Batching in DataLoader for Text Supervised Data

I am working on Quora duplicate dataset that has 3 columns: ‘Question 1’, ‘Question 2’, ‘duplicate flag’.

I want to use DataLoader to speed up the model. Any idea on how to implement batching in data loader when you have 2 text of different lengths.

PS: Using fastext exbeddings for each word

I created the Dataset as follows:-

import torch.utils.data as Data
from torch.utils.data import Dataset

class QuoraDataset(Dataset):
    def __init__(self, csv, transform=None, separator = ','):
        df = pd.read_csv(csv, sep=separator)

        df['question1'] = df['question1'].astype(str)
        self.q_1 = [i.split(' ') for i in df['question1'].values.tolist()]

        df['question2'] = df['question2'].astype(str)
        self.q_2 = [i.split(' ') for i in train['question2'].values.tolist()]

        self.label = df['is_duplicate'].values.tolist()

        self.length = len(df)
        self.transform = transform

       
    def __len__(self):
        return self.length
    
    def __getitem__(self,index):

        inputs1 = torch.tensor([get_ft(word) for word in self.q_1[index]])
        inputs2 = torch.tensor([get_ft(word) for word in self.q_2[index]])

        sample = {'x1':self.q_1, 'x2':self.q_2, 'y':self.label[index]}
        return sample

You could write a custom collate_fn, which will create the batches with the variable length data samples.
Have a look at this example.

@ptrblck Thanks for the response.

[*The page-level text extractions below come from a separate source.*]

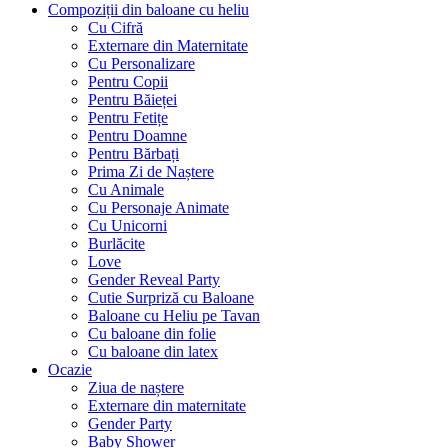
Compoziții din baloane cu heliu
Cu Cifră
Externare din Maternitate
Cu Personalizare
Pentru Copii
Pentru Băieței
Pentru Fetițe
Pentru Doamne
Pentru Bărbați
Prima Zi de Naștere
Cu Animale
Cu Personaje Animate
Cu Unicorni
Burlăcite
Love
Gender Reveal Party
Cutie Surpriză cu Baloane
Baloane cu Heliu pe Tavan
Cu baloane din folie
Cu baloane din latex
Ocazie
Ziua de naștere
Externare din maternitate
Gender Party
Baby Shower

I read that post and wrote a custom collate_fn which is as follows: -

#build dataloaders
def collate_fn_padd(batch):


  batch_x1 = [t['x1'] for t in batch]
  batch_x2 = [t['x2'] for t in batch]
  batch_y = [t['y'] for t in batch]

  lengths_x1 = torch.tensor([t.shape[0] for t in batch_x1])
  lengths_x2 = torch.tensor([t.shape[0] for t in batch_x2])

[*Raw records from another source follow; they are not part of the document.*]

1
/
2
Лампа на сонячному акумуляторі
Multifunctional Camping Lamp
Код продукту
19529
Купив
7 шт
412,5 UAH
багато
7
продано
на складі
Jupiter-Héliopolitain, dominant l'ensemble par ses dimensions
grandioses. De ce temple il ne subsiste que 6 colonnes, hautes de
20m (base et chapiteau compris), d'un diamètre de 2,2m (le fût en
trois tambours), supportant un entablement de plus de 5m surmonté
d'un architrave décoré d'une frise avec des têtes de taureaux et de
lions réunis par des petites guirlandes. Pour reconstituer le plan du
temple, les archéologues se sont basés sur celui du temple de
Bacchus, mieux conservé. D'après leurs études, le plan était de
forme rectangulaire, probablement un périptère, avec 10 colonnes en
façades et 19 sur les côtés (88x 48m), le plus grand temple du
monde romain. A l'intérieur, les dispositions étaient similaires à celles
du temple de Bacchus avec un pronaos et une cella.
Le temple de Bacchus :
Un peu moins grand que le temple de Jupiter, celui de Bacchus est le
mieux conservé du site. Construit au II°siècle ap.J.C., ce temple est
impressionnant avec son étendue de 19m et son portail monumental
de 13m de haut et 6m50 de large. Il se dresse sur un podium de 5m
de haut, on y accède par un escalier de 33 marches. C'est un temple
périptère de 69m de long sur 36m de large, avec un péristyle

  from torch.nn.utils.rnn import pad_sequence

  b_x1 = pad_sequence(batch_x1, batch_first=True, padding_value=0)
  b_x2 = pad_sequence(batch_x2, batch_first=True, padding_value=0)
  batch_y = torch.tensor(batch_y)

  return b_x1, b_x2, lengths_x1, lengths_x2, batch_y

batch_size = 2
train_dl = Data.DataLoader(train_ds, batch_size=batch_size, shuffle=False, collate_fn=collate_fn_padd)

The problem starts now. I have a model that takes 2 sentences and runs LSTM on them which is as follows: -

class LR(nn.Module):
    def __init__(self, embedding_dim, hidden_dim):
        super(LR, self).__init__()

        self.lstm = nn.LSTM(embedding_dim, hidden_dim, num_layers = LSTM_LAYERS, dropout = DROPOUT, bidirectional = True)
        self.Bilinear = nn.Bilinear(2*LSTM_LAYERS*HIDDEN_DIM, 2*LSTM_LAYERS*HIDDEN_DIM, 1, bias=False)

    def forward(self, sentence1, sentence2):
        
        _, (hidden_state1, _) = self.lstm(sentence1.view(len(sentence1), 1, -1))
        _, (hidden_state2, _) = self.lstm(sentence2.view(len(sentence2), 1, -1))
        
        h1 = hidden_state1.view(-1)
        h2 = hidden_state2.view(-1)
        
        y_predict = torch.sigmoid(self.Bilinear(h1,h2))

        return y_predict

As the model uses LSTM, I was trying to pack the 2 batches ‘x1’ and ‘x2’ separately. The function pack_padded_sequence requires the each element (2 sentences for a batch_size = 2 in my case) of a batch to be sorted by the length of element in decreasing order. I have a 2 fold confusion here: -

  1. The elements of the each batch 'x1 and ‘x2’ can be totally different in lengths. The y_batch which is common to both ‘x1’ and ‘x2’ would then can have a different order for ‘x1’ and ‘x2’. Any method to resolve this dilemma?
  2. When passing the data in batches for the above case, is order relevant anymore?